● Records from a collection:
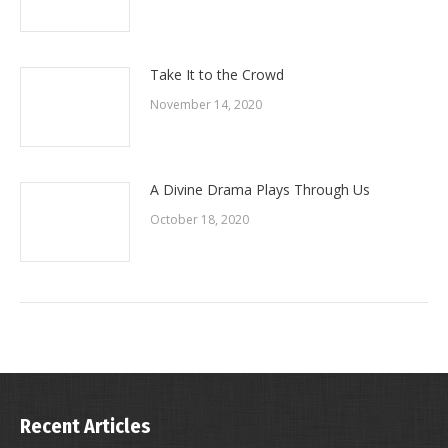
Take It to the Crowd
November 14, 2020
A Divine Drama Plays Through Us
October 18, 2020
Recent Articles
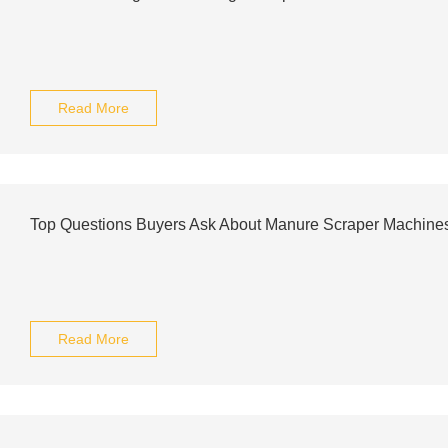
Read More
Top Questions Buyers Ask About Manure Scraper Machine
Read More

● ACTIVITY: Could you copy out every record exactly, minus the pictures?

● SOLUTION TO THIS EXERCISE:
Take It to the Crowd
November 14, 2020
A Divine Drama Plays Through Us
October 18, 2020
Recent Articles
Read More
Top Questions Buyers Ask About Manure Scraper Machine
Read More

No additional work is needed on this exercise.